**Problem to solve:**
Down to the last character, repeat the data that follows.
---------- Supplied information ----------
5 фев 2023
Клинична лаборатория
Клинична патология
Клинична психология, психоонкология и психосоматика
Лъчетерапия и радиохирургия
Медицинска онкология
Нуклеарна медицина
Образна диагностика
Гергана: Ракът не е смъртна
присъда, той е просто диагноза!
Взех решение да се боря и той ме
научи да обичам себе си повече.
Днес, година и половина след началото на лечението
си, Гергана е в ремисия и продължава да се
----------
**Response for this exercise:**
5 фев 2023
Клинична лаборатория
Клинична патология
Клинична психология, психоонкология и психосоматика
Лъчетерапия и радиохирургия
Медицинска онкология
Нуклеарна медицина
Образна диагностика
Гергана: Ракът не е смъртна
присъда, той е просто диагноза!
Взех решение да се боря и той ме
научи да обичам себе си повече.
Днес, година и половина след началото на лечението
си, Гергана е в ремисия и продължава да се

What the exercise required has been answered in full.